Preventive measures to minimise adverse events include allowing at least 2 weeks after TUR before initiating treatment and deferring an instillation if haematuria is present or catheterisation is traumatic. A randomised trial has shown a reduction in BCG adverse events with prophylactic ofloxacin administration with each dose, although whether this affects the efficacy of BCG in an adequately powered study is unknown [55]. Isoniazid did not reduce BCG toxicity in a randomised study [54].
Common local side effects of BCG treatment include irritative urinary symptoms and haematuria due to cystitis. If these occur then urinary tract infection should be sought and treated if present.
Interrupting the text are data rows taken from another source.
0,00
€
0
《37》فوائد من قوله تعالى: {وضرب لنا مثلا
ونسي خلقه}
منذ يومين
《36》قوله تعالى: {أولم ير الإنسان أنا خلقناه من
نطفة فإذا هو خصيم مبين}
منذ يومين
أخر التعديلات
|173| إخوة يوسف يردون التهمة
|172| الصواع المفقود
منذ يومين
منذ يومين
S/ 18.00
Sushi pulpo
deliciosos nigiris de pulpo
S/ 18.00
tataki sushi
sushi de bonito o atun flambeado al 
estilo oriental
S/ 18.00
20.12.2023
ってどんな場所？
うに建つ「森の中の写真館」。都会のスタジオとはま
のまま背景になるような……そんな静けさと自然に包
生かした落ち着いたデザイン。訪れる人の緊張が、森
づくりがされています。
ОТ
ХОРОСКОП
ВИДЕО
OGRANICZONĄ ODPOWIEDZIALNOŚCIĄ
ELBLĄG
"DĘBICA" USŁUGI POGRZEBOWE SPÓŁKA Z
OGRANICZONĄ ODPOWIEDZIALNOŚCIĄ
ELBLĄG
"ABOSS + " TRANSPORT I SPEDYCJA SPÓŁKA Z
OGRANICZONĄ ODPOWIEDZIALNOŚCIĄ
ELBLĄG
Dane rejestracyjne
Further treatment options include anticholinergic medication or non-steroidal anti-inflammatory drugs. If symptoms persist then dose reduction or cessation of treatment may be required.
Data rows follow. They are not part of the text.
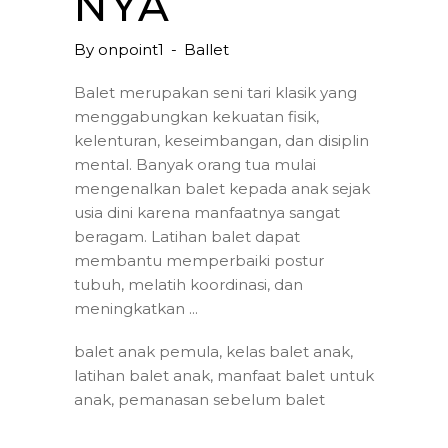
NYA
By
onpoint1
Ballet
Balet merupakan seni tari klasik yang
menggabungkan kekuatan fisik,
kelenturan, keseimbangan, dan disiplin
mental. Banyak orang tua mulai
mengenalkan balet kepada anak sejak
usia dini karena manfaatnya sangat
beragam. Latihan balet dapat
membantu memperbaiki postur
tubuh, melatih koordinasi, dan
meningkatkan
balet anak pemula
,
kelas balet anak
,
latihan balet anak
,
manfaat balet untuk
anak
,
pemanasan sebelum balet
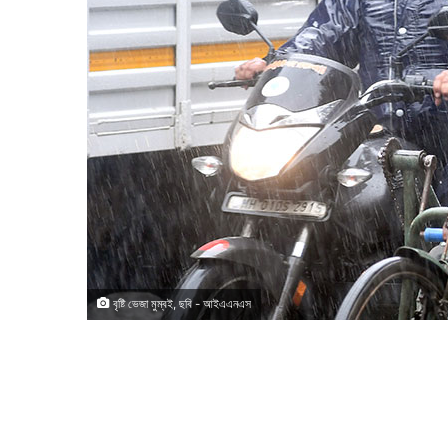
বৃষ্টি ভেজা মুম্বই, ছবি - আইএএনএস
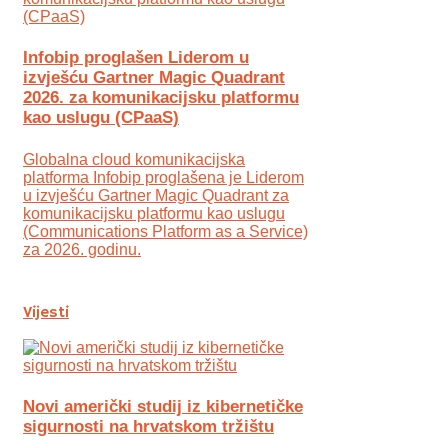
Infobip proglašen Liderom u
izvješću Gartner Magic Quadrant
2026. za komunikacijsku platformu
kao uslugu (CPaaS)
Globalna cloud komunikacijska
platforma Infobip proglašena je Liderom
u izvješću Gartner Magic Quadrant za
komunikacijsku platformu kao uslugu
(Communications Platform as a Service)
za 2026. godinu.
Vijesti
Novi američki studij iz kibernetičke
sigurnosti na hrvatskom tržištu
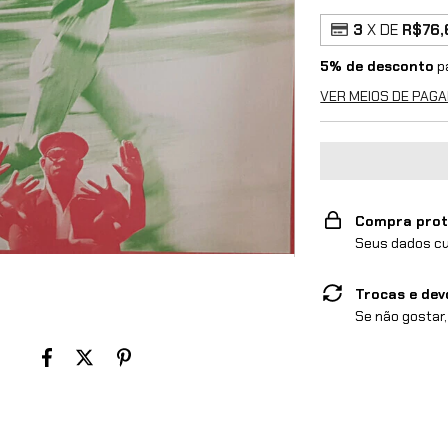
3
X DE
R$76,
5% de desconto
p
VER MEIOS DE PAG
Compra prot
Seus dados cu
Trocas e dev
Se não gostar,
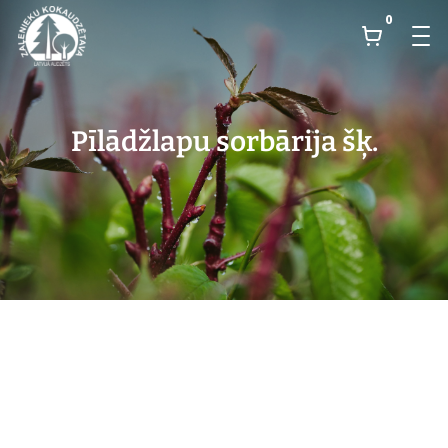
0
Pīlādžlapu sorbārija šķ.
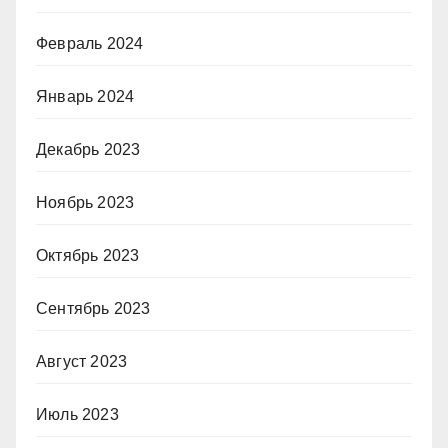
Февраль 2024
Январь 2024
Декабрь 2023
Ноябрь 2023
Октябрь 2023
Сентябрь 2023
Август 2023
Июль 2023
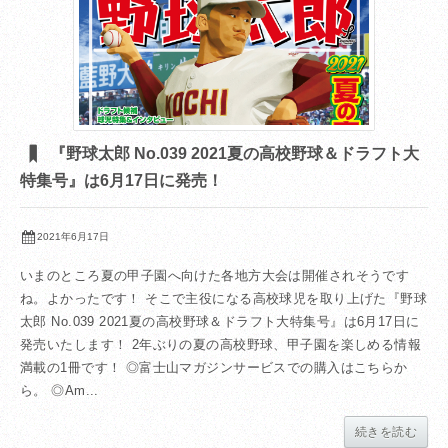
『野球太郎 No.039 2021夏の高校野球＆ドラフト大
特集号』は6月17日に発売！
2021年6月17日
いまのところ夏の甲子園へ向けた各地方大会は開催されそうです
ね。よかったです！ そこで主役になる高校球児を取り上げた『野球
太郎 No.039 2021夏の高校野球＆ドラフト大特集号』は6月17日に
発売いたします！ 2年ぶりの夏の高校野球、甲子園を楽しめる情報
満載の1冊です！ ◎富士山マガジンサービスでの購入はこちらか
ら。 ◎Am...
続きを読む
Granulomatous prostatitis is common histologically in patients undergoing BCG treatment but gives rise to symptoms in less than 5 % of cases [56]. Initial treatment is usually with a 6-week course of a fluoroquinolone antibiotic, often combined with prednisolone. If this fails, anti-tuberculous chemotherapy may be required.
Less common local complications include bladder contracture, which may give rise to intractable urinary frequency. Cystoscopic hydrodistention may be tried, but if this fails then a cystectomy may ultimately be required if symptoms are severe. Ureteric obstruction occurs occasionally and may require nephrostomy insertion or stenting, although it usually resolves spontaneously.
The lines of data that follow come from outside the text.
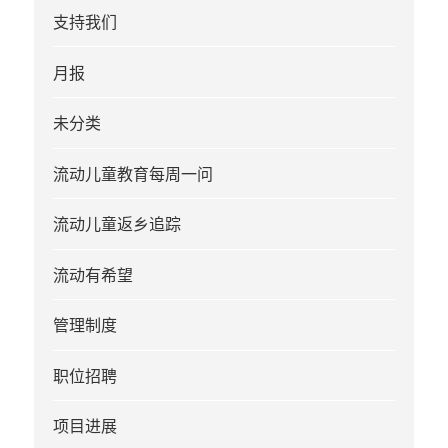
支持我们
月报
未分类
流动儿童教育每周一问
流动儿童返乡追踪
流动有希望
管理制度
职位招聘
项目进展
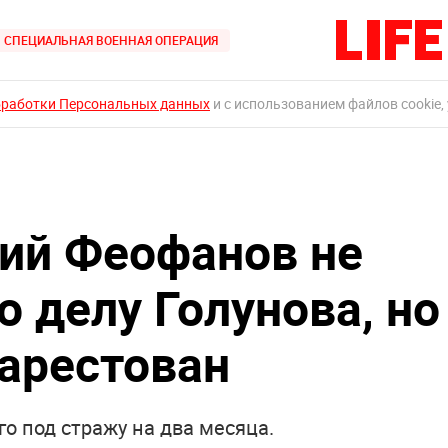
СПЕЦИАЛЬНАЯ ВОЕННАЯ ОПЕРАЦИЯ
бработки Персональных данных
и с использованием файлов cookie,
ий Феофанов не
о делу Голунова, но
 арестован
о под стражу на два месяца.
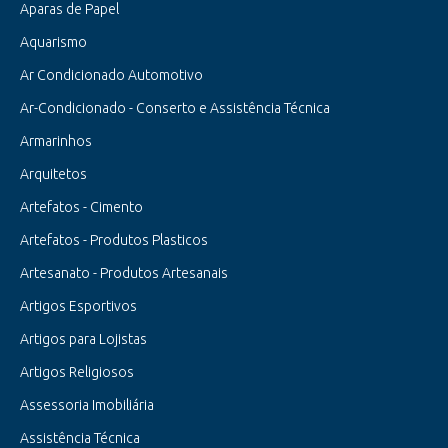
Aparas de Papel
Aquarismo
Ar Condicionado Automotivo
Ar-Condicionado - Conserto e Assistência Técnica
Armarinhos
Arquitetos
Artefatos - Cimento
Artefatos - Produtos Plasticos
Artesanato - Produtos Artesanais
Artigos Esportivos
Artigos para Lojistas
Artigos Religiosos
Assessoria Imobiliária
Assistência Técnica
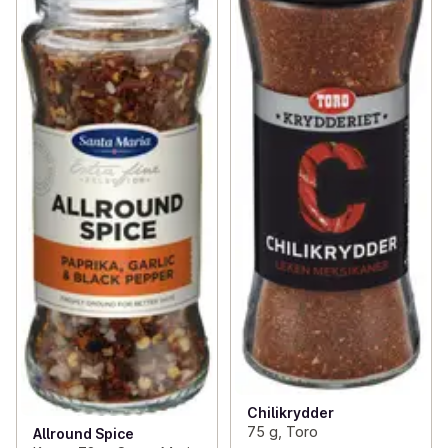
Chilikrydder
75 g, Toro
Allround Spice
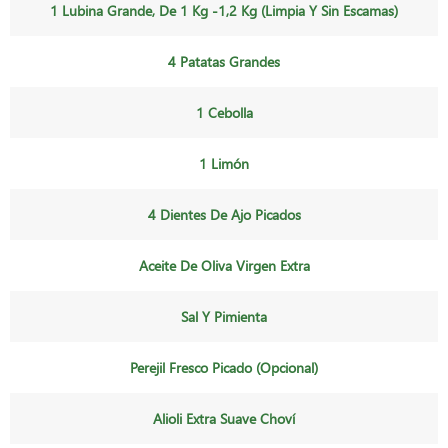
1 Lubina Grande, De 1 Kg -1,2 Kg (limpia Y Sin Escamas)
4 Patatas Grandes
1 Cebolla
1 Limón
4 Dientes De Ajo Picados
Aceite De Oliva Virgen Extra
Sal Y Pimienta
Perejil Fresco Picado (opcional)
Alioli Extra Suave Choví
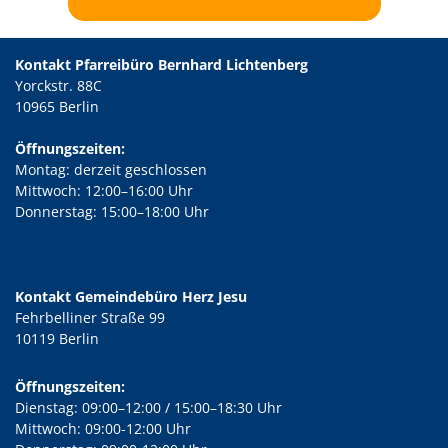
Kontakt Pfarreibüro Bernhard Lichtenberg
Yorckstr. 88C
10965 Berlin
Öffnungszeiten:
Montag: derzeit geschlossen
Mittwoch: 12:00–16:00 Uhr
Donnerstag: 15:00–18:00 Uhr
Kontakt Gemeindebüro Herz Jesu
Fehrbelliner Straße 99
10119 Berlin
Öffnungszeiten:
Dienstag: 09:00–12:00 / 15:00–18:30 Uhr
Mittwoch: 09:00-12:00 Uhr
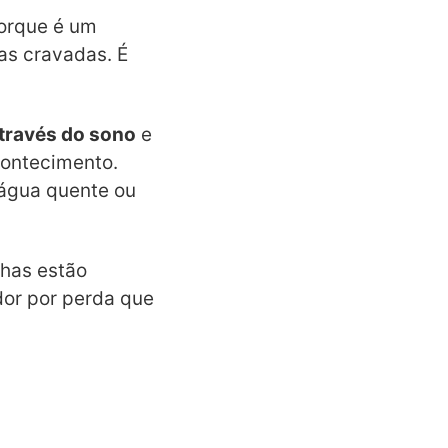
porque é um
as cravadas. É
través do sono
e
contecimento.
água quente ou
has estão
dor por perda que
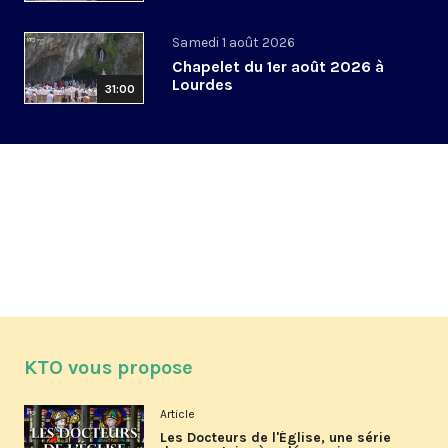
Samedi 1 août 2026
Chapelet du 1er août 2026 à
Lourdes
31:00
KTO vous propose
Article
Les Docteurs de l'Église, une série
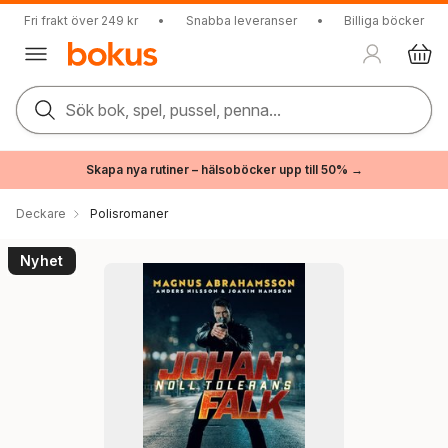
Fri frakt över 249 kr
•
Snabba leveranser
•
Billiga böcker
Sök bok, spel, pussel, penna...
Skapa nya rutiner – hälsoböcker upp till 50% →
Deckare
Polisromaner
Nyhet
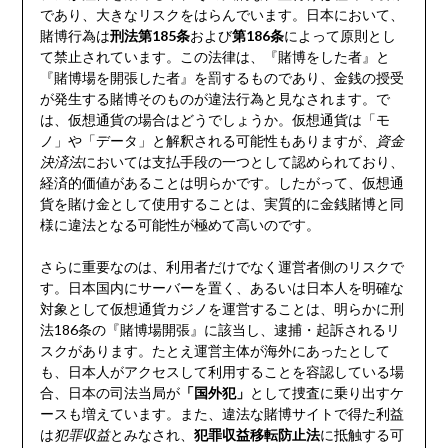
であり、大きなリスクをはらんでいます。日本において、
賭博行為は
刑法第185条
および
第186条
によって原則とし
て禁止されています。この法律は、『賭博をした者』と
『賭博場を開張した者』を罰するものであり、金銭の授受
が発生する賭博そのものが違法行為と見なされます。で
は、仮想通貨の場合はどうでしょうか。仮想通貨は「モ
ノ」や「データ」と解釈される可能性もありますが、
資金
決済法
においては支払手段の一つとして認められており、
経済的価値があることは明らかです。したがって、仮想通
貨を賭け金として使用することは、実質的に金銭賭博と同
様に違法となる可能性が極めて高いのです。
さらに重要なのは、利用者だけでなく運営者側のリスクで
す。日本国内にサーバーを置く、あるいは日本人を明確な
対象として仮想通貨カジノを運営することは、明らかに刑
法186条の『賭博場開張』に該当し、逮捕・起訴されるリ
スクがあります。たとえ運営主体が海外にあったとして
も、日本人がアクセスして利用することを容認している場
合、日本の司法当局が
「国外犯」
として捜査に乗り出すケ
ースも増えています。また、違法な賭博サイトで得た利益
は
犯罪収益
とみなされ、
犯罪収益移転防止法
に抵触する可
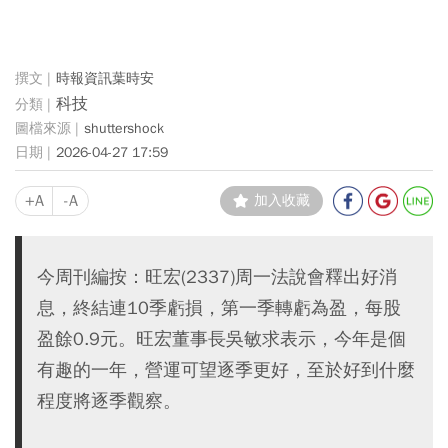
時報資訊葉時安
科技
shuttershock
2026-04-27 17:59
+A
-A
加入收藏
今周刊編按：旺宏(2337)周一法說會釋出好消
息，終結連10季虧損，第一季轉虧為盈，每股
盈餘0.9元。旺宏董事長吳敏求表示，今年是個
有趣的一年，營運可望逐季更好，至於好到什麼
程度將逐季觀察。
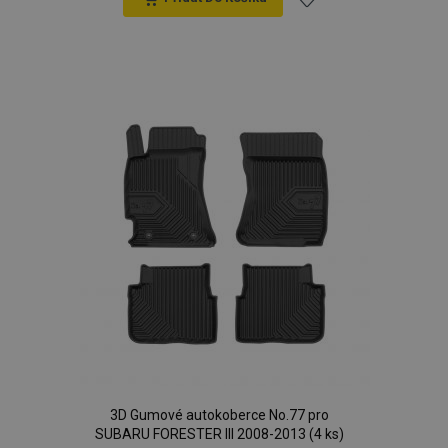
Přidat
k
oblíbeným
3D Gumové autokoberce No.77 pro
SUBARU FORESTER III 2008-2013 (4 ks)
Allergic reactions including skin rashes and arthropathy may occur with BCG treatment. BCG-associated reactive arthritis is seen in patients with the HLA – B27 genotype. Allergic reactions are treated with cessation of treatment and corticosteroids. This is of particular importance in those with arthropathy as permanent joint damage may occur.
Sepsis during BCG treatment is most commonly due to uropathogens, and therefore the initial management of the febrile patient undergoing BCG treatment is urine culture and treatment with intravenous antibiotics. If a fever of greater than 38.5 °C persists for more than 48 h, then systemic BCG infection (“BCGosis”) must be suspected and triple therapy with isoniazid, rifampicin and ethambutol for 6 months is required. Pyrazinamide, whilst commonly used to treat tuberculosis, is ineffective against Mycobacterium bovis and is therefore not used. Cessation of BCG treatment is mandatory.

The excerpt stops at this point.